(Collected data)
»»
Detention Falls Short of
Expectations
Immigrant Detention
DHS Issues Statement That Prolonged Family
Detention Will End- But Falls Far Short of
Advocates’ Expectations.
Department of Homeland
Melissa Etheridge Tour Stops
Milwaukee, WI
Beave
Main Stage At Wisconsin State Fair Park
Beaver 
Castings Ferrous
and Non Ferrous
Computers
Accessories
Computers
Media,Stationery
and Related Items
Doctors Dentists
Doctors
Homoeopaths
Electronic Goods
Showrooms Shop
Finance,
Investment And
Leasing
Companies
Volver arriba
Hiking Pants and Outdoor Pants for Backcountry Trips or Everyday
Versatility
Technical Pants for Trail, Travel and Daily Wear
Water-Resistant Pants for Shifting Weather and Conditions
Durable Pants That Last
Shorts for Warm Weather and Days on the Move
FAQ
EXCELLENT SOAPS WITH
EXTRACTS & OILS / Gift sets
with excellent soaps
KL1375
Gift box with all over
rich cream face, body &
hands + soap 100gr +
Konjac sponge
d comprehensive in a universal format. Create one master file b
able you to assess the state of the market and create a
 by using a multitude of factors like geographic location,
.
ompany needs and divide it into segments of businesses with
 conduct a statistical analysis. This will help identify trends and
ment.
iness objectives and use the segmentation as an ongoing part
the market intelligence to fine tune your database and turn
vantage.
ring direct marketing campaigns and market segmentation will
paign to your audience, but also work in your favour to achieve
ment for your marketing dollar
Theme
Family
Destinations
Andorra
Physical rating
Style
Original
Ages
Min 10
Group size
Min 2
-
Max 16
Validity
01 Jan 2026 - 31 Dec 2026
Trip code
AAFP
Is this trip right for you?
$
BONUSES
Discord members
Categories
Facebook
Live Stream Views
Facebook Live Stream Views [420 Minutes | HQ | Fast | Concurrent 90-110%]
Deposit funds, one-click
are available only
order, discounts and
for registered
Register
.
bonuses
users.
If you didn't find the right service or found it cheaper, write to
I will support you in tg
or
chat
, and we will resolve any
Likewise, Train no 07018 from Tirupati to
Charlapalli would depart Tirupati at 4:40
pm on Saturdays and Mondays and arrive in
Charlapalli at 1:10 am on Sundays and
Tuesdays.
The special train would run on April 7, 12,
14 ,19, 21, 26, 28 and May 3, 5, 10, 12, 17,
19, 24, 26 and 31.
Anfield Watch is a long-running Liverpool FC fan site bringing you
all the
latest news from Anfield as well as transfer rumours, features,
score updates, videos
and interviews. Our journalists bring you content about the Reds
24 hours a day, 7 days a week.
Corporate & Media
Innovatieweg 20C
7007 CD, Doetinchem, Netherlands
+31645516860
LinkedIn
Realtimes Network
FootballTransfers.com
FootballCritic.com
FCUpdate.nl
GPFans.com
««
Where does "Expectations" appear in the records above? Copy each line that holds it.

* RESPONSE AREA
Expectations
Advocates’ Expectations.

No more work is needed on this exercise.